The most obvious nod to the previous films though, is the welcome return of Mr Legolas Greenleaf. Remember how we loved seeing him shooting things with his bow and arrow while surfing around on stuff? Well there is plenty of that going on here and it is great fun. He is possibly a little too much of a super-elf but that fits with a tone that is more childish than that of the first three movies, even if there are numerous orc decapitations.
Legolas is not the only action elf at the party though because there is a concerted effort being made here to address the lack of women living in Tolkienland. Evangeline Lily’s character Touriel does not appear in the original book but fits very well in to this film. She certainly leaves a much greater impression that Arwen ever did and you don’t get the impression that this lady would ever suffer an internal struggle between love and duty. She seems to have no problem going after what she wants whether it be a pile of dead monster spiders, a load of skewered orcs or a dishy dwarf. It is a bit of a shame that this strong female character is saddled with a love story and there is supposed to be decades of ingrained hatred between dwarves and elves but Romeo and Juliet has always been my favourite Shakespeare so I can go with it.
As well as two wizards, thirteen dwarves, two or three elves, numerous orcs, a nest of spiders and a werebear there are also some humans in the mix. Key among these are Stephen Fry, who is playing Stephen Fry, and his Wormtonguesque aide Alfrid. They don’t get a great deal of screen time but make the most of what they have. Incidentally, you know that annoying thing in films where two people start talking and are then seen in a totally different location without the conversation having moved on at all? Well, these guys do a doozy with the Master moving from bed and pyjamas to fully dressed on the stairs mid sentence.

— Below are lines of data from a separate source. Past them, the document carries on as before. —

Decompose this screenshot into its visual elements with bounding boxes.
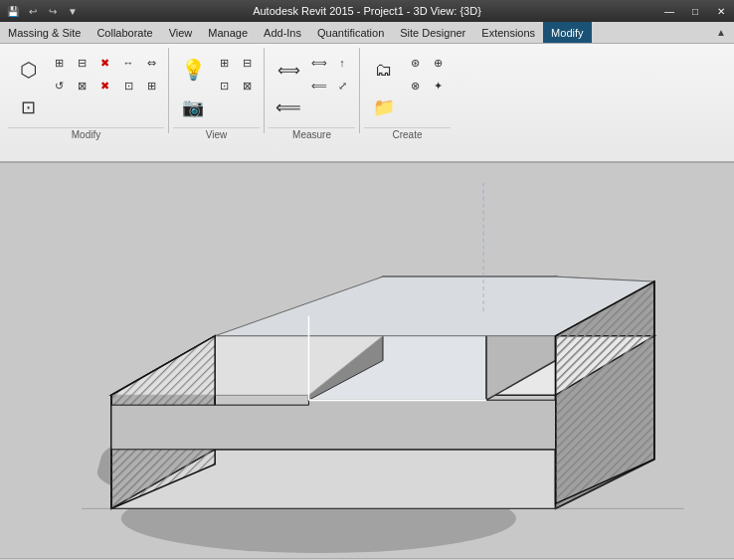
view-label: View bbox=[173, 127, 260, 141]
view-camera-btn[interactable]: 📷 bbox=[175, 90, 211, 125]
maximize-btn[interactable]: □ bbox=[682, 0, 708, 22]
ribbon-section-measure: ⟺ ⟸ ⟺ ↑ ⟸ ⤢ Measure bbox=[265, 48, 360, 133]
close-btn[interactable]: ✕ bbox=[708, 0, 734, 22]
menu-massing-site[interactable]: Massing & Site bbox=[0, 22, 89, 43]
save-btn[interactable]: 💾 bbox=[4, 2, 22, 20]
create-tool3-btn[interactable]: ⊗ bbox=[404, 75, 426, 96]
qa-dropdown-btn[interactable]: ▼ bbox=[64, 2, 82, 20]
measure-label: Measure bbox=[269, 127, 355, 141]
menu-collaborate[interactable]: Collaborate bbox=[89, 22, 160, 43]
select-all-btn[interactable]: ⊡ bbox=[10, 90, 46, 125]
trim2-btn[interactable]: ✖ bbox=[93, 75, 115, 96]
align-tool-btn[interactable]: ⊞ bbox=[48, 52, 70, 74]
ribbon-section-view: 💡 📷 ⊞ ⊟ ⊡ ⊠ View bbox=[169, 48, 265, 133]
move-btn[interactable]: ↔ bbox=[117, 52, 139, 74]
menu-modify[interactable]: Modify bbox=[543, 22, 591, 43]
view-bulb-btn[interactable]: 💡 bbox=[175, 52, 211, 88]
modify-buttons: ⬡ ⊡ ⊞ ⊟ ✖ ↺ ⊠ ✖ bbox=[8, 50, 164, 127]
menu-site-designer[interactable]: Site Designer bbox=[392, 22, 473, 43]
menu-extensions[interactable]: Extensions bbox=[473, 22, 543, 43]
title-bar: 💾 ↩ ↪ ▼ Autodesk Revit 2015 - Project1 -… bbox=[0, 0, 734, 22]
view-tile-btn[interactable]: ⊟ bbox=[236, 52, 258, 74]
trim-btn[interactable]: ⊠ bbox=[71, 75, 92, 96]
ribbon: ⬡ ⊡ ⊞ ⊟ ✖ ↺ ⊠ ✖ bbox=[0, 44, 734, 163]
measure-buttons: ⟺ ⟸ ⟺ ↑ ⟸ ⤢ bbox=[269, 50, 355, 127]
ribbon-section-create: 🗂 📁 ⊛ ⊕ ⊗ ✦ Create bbox=[360, 48, 455, 133]
menu-quantification[interactable]: Quantification bbox=[309, 22, 392, 43]
view-win-btn[interactable]: ⊞ bbox=[213, 52, 235, 74]
select-tool-btn[interactable]: ⬡ bbox=[10, 52, 46, 88]
create-tool2-btn[interactable]: ⊕ bbox=[427, 52, 449, 74]
menu-addins[interactable]: Add-Ins bbox=[256, 22, 309, 43]
viewport-canvas[interactable] bbox=[0, 163, 734, 558]
measure-dim-btn[interactable]: ⟺ bbox=[271, 52, 306, 88]
create-buttons: 🗂 📁 ⊛ ⊕ ⊗ ✦ bbox=[364, 50, 451, 127]
window-title: Autodesk Revit 2015 - Project1 - 3D View… bbox=[253, 5, 481, 17]
undo-btn[interactable]: ↩ bbox=[24, 2, 42, 20]
svg-marker-19 bbox=[111, 400, 556, 450]
create-group-btn[interactable]: 📁 bbox=[366, 90, 402, 125]
create-component-btn[interactable]: 🗂 bbox=[366, 52, 402, 88]
mirror-x-btn[interactable]: ✖ bbox=[93, 52, 115, 74]
view-tab-btn[interactable]: ⊡ bbox=[213, 75, 235, 96]
offset-btn[interactable]: ⇔ bbox=[140, 52, 162, 74]
measure-angle-btn[interactable]: ⟸ bbox=[271, 90, 306, 125]
rotate-btn[interactable]: ↺ bbox=[48, 75, 70, 96]
menu-view[interactable]: View bbox=[161, 22, 201, 43]
minimize-btn[interactable]: — bbox=[656, 0, 682, 22]
measure-tool2-btn[interactable]: ↑ bbox=[331, 52, 353, 74]
measure-tool3-btn[interactable]: ⟸ bbox=[308, 75, 330, 96]
scale-btn[interactable]: ⊡ bbox=[117, 75, 139, 96]
redo-btn[interactable]: ↪ bbox=[44, 2, 62, 20]
modify-label: Modify bbox=[8, 127, 164, 141]
create-tool4-btn[interactable]: ✦ bbox=[427, 75, 449, 96]
menu-manage[interactable]: Manage bbox=[200, 22, 256, 43]
copy-tool-btn[interactable]: ⊟ bbox=[71, 52, 92, 74]
view-close-btn[interactable]: ⊠ bbox=[236, 75, 258, 96]
measure-tool1-btn[interactable]: ⟺ bbox=[308, 52, 330, 74]
view-buttons: 💡 📷 ⊞ ⊟ ⊡ ⊠ bbox=[173, 50, 260, 127]
create-label: Create bbox=[364, 127, 451, 141]
ribbon-section-modify: ⬡ ⊡ ⊞ ⊟ ✖ ↺ ⊠ ✖ bbox=[4, 48, 169, 133]
menu-bar: Massing & Site Collaborate View Manage A… bbox=[0, 22, 734, 44]
ribbon-content: ⬡ ⊡ ⊞ ⊟ ✖ ↺ ⊠ ✖ bbox=[0, 44, 734, 133]
window-controls: — □ ✕ bbox=[656, 0, 734, 22]
quick-access-toolbar: 💾 ↩ ↪ ▼ bbox=[0, 0, 82, 22]
array-btn[interactable]: ⊞ bbox=[140, 75, 162, 96]
ribbon-toggle-btn[interactable]: ▲ bbox=[712, 24, 730, 42]
building-3d-view bbox=[0, 163, 734, 558]
create-tool1-btn[interactable]: ⊛ bbox=[404, 52, 426, 74]
measure-tool4-btn[interactable]: ⤢ bbox=[331, 75, 353, 96]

The main man though is Bard the Bowman and see if you can guess where his story is heading, haunted as he is, Aragorn style, by the failings of his ancestors? He is a good character but I don’t think I have seen events signposted with quite this little subtlety since Pretty Woman. It is a bit like seeing Bruce Willis pull a name tag off his toe in the early scenes of The Sixth Sense. It takes something away from the surprise of what comes later.
Of course I could be wrong because we haven’t yet seen what comes later. (I’m not wrong, I’ve read the book.) Last week I objected to The Hunger Games: Catching Fire’s inability to come to a satisfactory resolution, unsurprisingly this is even worse. It doesn’t so much end on a cliffhanger as part of the way through a scene. That is often the problem with middle movies but as I said, two films probably would have been enough.
Bechdel Test Score = 1
Is this one for the kids ?
The first Hobbit film felt like a kids film with adult levels of violence and dismemberment and this one is the same. 12A is the right classification but I wouldn’t take kids much younger than that recommended age. As with Hunger Games 2 it will depend on how used they are to seeing violence on screen but unlike Hunger Games 2, I don’t think having read the book will help.